1.  **"The grass is always greener on the other side."**: This is a well-known English idiom. A literal, word-for-word translation would be unnatural in Chinese. The core meaning is that people often feel their current situation is not as good as they perceive another person's or another situation to be.

2.  **Identifying the Chinese equivalent**: The most common and idiomatic translation for this concept in Chinese is "这山望着那山高" (zhè shān wàngzhe nà shān gāo), which literally means "To look at the other mountain, thinking it's higher." This perfectly captures the essence of wanting what one doesn't have.
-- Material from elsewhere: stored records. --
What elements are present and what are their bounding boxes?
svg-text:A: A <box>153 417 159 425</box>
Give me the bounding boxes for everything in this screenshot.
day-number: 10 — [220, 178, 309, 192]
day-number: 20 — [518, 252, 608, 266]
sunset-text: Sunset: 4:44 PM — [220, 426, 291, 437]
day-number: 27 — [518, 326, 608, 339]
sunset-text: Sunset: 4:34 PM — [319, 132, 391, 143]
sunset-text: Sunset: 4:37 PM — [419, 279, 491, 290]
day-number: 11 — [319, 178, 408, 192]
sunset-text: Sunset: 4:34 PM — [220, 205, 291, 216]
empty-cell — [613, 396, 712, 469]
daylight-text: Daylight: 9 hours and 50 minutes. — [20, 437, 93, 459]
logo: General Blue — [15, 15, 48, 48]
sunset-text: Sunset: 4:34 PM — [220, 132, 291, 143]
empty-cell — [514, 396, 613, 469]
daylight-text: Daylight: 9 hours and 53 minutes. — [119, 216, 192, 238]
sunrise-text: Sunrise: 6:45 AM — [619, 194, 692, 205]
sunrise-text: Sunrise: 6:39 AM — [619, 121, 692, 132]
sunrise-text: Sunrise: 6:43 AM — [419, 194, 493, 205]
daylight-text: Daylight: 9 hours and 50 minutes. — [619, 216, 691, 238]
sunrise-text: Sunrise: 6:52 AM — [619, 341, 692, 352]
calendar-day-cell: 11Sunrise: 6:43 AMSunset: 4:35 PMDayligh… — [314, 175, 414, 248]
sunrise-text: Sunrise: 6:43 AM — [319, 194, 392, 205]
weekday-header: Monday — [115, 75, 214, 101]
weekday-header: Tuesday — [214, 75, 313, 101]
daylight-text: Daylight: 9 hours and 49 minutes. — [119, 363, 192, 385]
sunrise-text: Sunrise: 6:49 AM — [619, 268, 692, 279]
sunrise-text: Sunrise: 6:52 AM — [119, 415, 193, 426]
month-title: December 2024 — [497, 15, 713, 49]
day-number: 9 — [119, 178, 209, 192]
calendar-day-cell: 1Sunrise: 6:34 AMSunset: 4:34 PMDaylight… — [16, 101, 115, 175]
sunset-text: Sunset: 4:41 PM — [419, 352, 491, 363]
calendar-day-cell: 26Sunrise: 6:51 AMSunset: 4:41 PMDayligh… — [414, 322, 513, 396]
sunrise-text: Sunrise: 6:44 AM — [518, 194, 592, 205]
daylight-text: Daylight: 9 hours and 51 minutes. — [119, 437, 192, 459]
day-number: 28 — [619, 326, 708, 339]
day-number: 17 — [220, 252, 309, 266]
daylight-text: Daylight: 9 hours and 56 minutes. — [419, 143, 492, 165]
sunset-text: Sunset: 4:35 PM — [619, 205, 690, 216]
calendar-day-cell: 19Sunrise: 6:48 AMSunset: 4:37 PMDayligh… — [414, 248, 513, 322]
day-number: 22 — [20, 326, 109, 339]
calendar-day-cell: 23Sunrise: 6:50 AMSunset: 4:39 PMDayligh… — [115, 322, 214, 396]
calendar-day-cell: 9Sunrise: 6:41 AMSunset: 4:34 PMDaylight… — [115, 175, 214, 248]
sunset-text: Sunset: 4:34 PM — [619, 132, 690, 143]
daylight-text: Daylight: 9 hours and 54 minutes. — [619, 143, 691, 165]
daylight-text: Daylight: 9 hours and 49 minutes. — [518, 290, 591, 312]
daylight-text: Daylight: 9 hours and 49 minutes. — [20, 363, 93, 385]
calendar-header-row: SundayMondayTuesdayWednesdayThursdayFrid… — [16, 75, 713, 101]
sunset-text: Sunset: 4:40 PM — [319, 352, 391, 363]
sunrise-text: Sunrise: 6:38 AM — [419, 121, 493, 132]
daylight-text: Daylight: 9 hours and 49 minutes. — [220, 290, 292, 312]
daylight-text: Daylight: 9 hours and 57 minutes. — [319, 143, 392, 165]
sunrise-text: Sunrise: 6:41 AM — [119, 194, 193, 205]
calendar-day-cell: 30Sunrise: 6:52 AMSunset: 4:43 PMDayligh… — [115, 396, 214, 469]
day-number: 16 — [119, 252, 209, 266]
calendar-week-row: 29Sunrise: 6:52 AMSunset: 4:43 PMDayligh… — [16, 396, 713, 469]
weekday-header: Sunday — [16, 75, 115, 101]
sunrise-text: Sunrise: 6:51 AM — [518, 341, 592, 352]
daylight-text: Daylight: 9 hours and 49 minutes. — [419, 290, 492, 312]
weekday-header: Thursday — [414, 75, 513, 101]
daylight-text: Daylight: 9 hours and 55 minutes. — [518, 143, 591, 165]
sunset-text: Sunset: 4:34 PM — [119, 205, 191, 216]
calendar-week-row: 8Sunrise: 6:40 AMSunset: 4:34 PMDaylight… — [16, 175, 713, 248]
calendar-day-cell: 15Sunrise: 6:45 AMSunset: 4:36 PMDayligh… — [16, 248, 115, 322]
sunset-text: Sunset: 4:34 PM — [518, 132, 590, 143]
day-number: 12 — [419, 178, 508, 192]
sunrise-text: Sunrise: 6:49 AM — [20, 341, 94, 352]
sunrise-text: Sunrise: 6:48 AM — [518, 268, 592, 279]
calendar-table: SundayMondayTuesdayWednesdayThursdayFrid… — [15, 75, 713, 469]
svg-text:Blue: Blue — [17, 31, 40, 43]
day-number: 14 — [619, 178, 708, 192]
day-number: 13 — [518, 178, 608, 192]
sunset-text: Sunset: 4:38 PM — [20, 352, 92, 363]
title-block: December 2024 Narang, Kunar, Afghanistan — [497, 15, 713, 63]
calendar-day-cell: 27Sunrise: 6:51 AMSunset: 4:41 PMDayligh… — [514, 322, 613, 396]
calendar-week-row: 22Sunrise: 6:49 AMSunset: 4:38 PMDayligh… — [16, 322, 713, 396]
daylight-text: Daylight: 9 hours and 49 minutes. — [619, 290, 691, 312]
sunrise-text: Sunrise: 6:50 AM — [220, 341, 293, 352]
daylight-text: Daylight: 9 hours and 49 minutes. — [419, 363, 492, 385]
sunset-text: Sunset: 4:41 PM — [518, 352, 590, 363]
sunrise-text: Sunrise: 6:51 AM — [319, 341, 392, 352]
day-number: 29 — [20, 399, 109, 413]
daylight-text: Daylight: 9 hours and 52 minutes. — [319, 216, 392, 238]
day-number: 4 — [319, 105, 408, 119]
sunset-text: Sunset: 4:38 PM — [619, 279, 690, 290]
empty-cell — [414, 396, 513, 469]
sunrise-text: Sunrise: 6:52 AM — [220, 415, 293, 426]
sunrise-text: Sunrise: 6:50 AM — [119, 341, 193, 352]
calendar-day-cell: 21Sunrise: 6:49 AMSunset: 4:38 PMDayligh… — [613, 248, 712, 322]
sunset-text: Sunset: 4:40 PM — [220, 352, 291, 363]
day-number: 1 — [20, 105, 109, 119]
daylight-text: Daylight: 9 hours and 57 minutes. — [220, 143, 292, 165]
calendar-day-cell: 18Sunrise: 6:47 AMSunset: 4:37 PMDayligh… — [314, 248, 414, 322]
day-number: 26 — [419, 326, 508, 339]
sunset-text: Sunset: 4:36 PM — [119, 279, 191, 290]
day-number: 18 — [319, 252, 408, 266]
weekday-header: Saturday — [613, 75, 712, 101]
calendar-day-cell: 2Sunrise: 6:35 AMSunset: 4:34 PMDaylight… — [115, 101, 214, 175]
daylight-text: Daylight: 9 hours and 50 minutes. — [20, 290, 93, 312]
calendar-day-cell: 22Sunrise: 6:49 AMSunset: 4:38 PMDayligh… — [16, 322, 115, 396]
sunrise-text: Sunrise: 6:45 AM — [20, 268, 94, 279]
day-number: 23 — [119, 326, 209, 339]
3.  **Exploring other options**:
    *   "彼岸的草总是更绿" (Bǐ'àn de cǎo zǒngshì gèng lǜ): A more literal, poetic translation, "The grass on the other shore is always greener," which is also understandable but not as common in everyday speech as the idiom.
    *   "隔岸观火" (gé àn guān huǒ): This idiom means "to watch a fire from the other bank," implying a passive, detached, or envious observation, but it doesn't fully capture the comparison between one's own situation and another's.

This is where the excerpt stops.